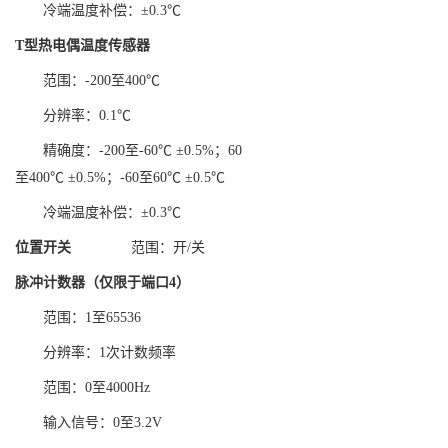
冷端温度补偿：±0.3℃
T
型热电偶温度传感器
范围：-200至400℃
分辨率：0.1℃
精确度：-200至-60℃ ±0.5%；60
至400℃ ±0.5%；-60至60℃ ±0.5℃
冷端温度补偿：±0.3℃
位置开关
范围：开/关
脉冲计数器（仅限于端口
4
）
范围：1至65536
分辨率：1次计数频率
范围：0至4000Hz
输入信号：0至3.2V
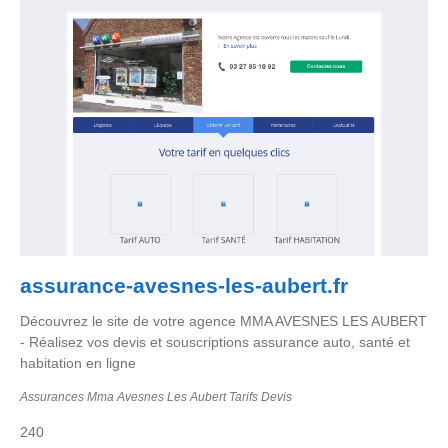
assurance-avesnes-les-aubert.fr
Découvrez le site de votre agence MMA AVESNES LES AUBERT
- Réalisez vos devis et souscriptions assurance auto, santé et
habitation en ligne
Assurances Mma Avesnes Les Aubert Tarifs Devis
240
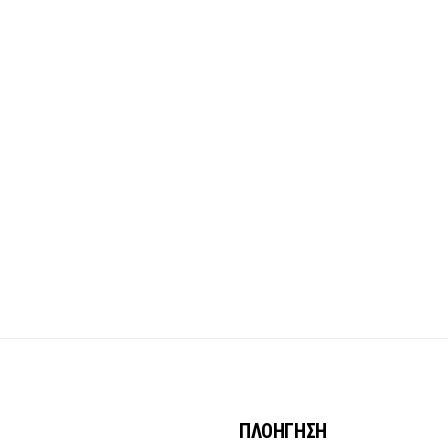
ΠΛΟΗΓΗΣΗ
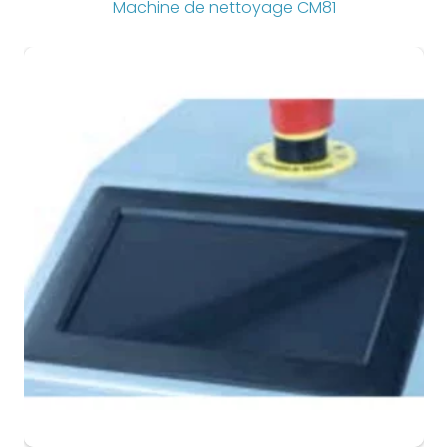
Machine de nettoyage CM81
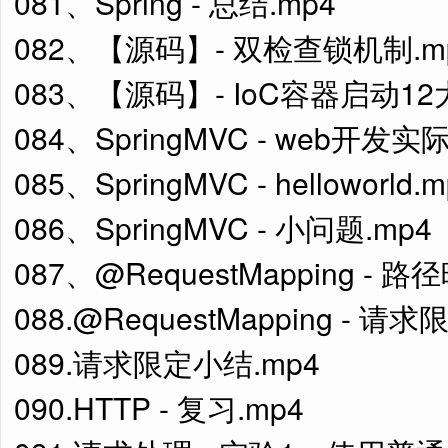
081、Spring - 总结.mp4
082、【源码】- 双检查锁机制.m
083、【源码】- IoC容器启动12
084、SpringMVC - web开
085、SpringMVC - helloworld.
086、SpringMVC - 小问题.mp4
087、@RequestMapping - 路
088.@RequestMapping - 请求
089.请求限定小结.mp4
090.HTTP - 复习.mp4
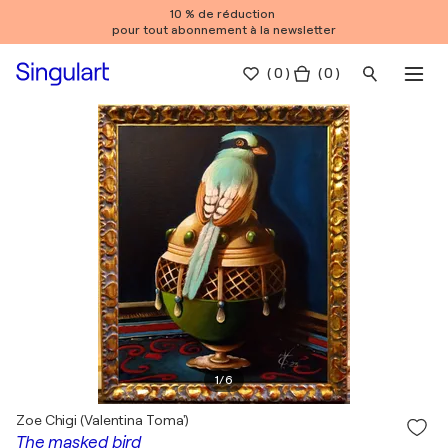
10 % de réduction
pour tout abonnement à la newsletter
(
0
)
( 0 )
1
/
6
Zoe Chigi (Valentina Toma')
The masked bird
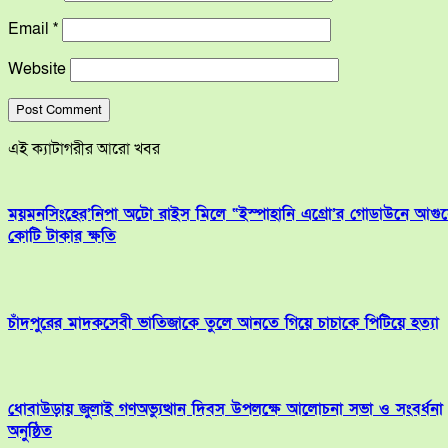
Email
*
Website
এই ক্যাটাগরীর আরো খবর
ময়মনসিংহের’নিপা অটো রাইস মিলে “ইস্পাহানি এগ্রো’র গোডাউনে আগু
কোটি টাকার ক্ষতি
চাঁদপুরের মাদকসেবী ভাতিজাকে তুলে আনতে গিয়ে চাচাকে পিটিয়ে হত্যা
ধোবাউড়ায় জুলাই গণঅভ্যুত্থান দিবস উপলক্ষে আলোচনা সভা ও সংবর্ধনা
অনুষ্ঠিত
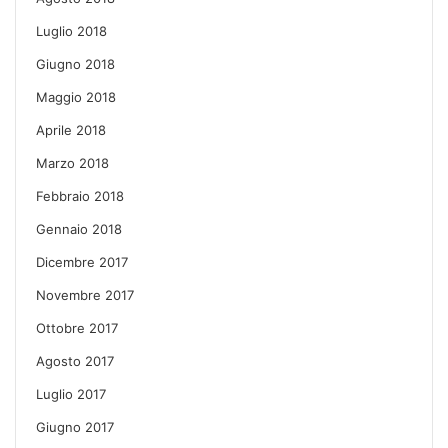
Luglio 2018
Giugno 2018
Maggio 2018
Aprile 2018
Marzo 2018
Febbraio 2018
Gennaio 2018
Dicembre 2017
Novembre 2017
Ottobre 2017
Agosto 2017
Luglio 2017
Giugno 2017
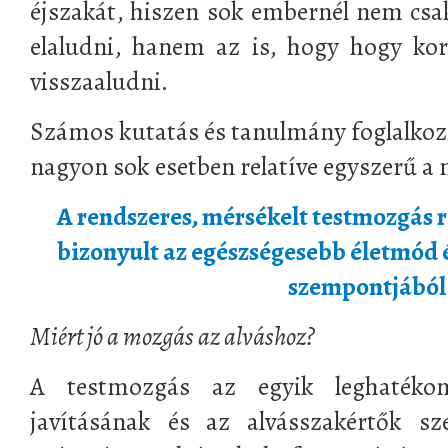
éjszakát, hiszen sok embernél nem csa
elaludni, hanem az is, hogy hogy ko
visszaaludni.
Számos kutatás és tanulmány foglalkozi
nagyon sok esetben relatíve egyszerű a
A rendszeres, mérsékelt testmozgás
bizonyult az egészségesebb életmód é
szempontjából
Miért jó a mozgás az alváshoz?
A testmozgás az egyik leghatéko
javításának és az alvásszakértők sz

What the task asks: Using the material above, set down every line exactly, but skip the pictures.

Reply:
冷端温度补偿：±0.3℃
T
型热电偶温度传感器
范围：-200至400℃
分辨率：0.1℃
精确度：-200至-60℃ ±0.5%；60
至400℃ ±0.5%；-60至60℃ ±0.5℃
冷端温度补偿：±0.3℃
位置开关
范围：开/关
脉冲计数器（仅限于端口
4
）
范围：1至65536
分辨率：1次计数频率
范围：0至4000Hz
输入信号：0至3.2V
assurance-avesnes-les-aubert.fr
Découvrez le site de votre agence MMA AVESNES LES AUBERT
- Réalisez vos devis et souscriptions assurance auto, santé et
habitation en ligne
Assurances Mma Avesnes Les Aubert Tarifs Devis
240
ΠΛΟΗΓΗΣΗ
Machine de nettoyage CM81
081、Spring - 总结.mp4
082、【源码】- 双检查锁机制.m
083、【源码】- IoC容器启动12
084、SpringMVC - web开
085、SpringMVC - helloworld.
086、SpringMVC - 小问题.mp4
087、@RequestMapping - 路
088.@RequestMapping - 请求
089.请求限定小结.mp4
090.HTTP - 复习.mp4
10 % de réduction
pour tout abonnement à la newsletter
(
0
)
( 0 )
1
/
6
Zoe Chigi (Valentina Toma')
The masked bird
Email
*
Website
এই ক্যাটাগরীর আরো খবর
ময়মনসিংহের’নিপা অটো রাইস মিলে “ইস্পাহানি এগ্রো’র গোডাউনে আগু
কোটি টাকার ক্ষতি
চাঁদপুরের মাদকসেবী ভাতিজাকে তুলে আনতে গিয়ে চাচাকে পিটিয়ে হত্যা
ধোবাউড়ায় জুলাই গণঅভ্যুত্থান দিবস উপলক্ষে আলোচনা সভা ও সংবর্ধনা
অনুষ্ঠিত
Luglio 2018
Giugno 2018
Maggio 2018
Aprile 2018
Marzo 2018
Febbraio 2018
Gennaio 2018
Dicembre 2017
Novembre 2017
Ottobre 2017
Agosto 2017
Luglio 2017
Giugno 2017
éjszakát, hiszen sok embernél nem csa
elaludni, hanem az is, hogy hogy ko
visszaaludni.
Számos kutatás és tanulmány foglalkozi
nagyon sok esetben relatíve egyszerű a
A rendszeres, mérsékelt testmozgás
bizonyult az egészségesebb életmód é
szempontjából
Miért jó a mozgás az alváshoz?
A testmozgás az egyik leghatéko
javításának és az alvásszakértők sz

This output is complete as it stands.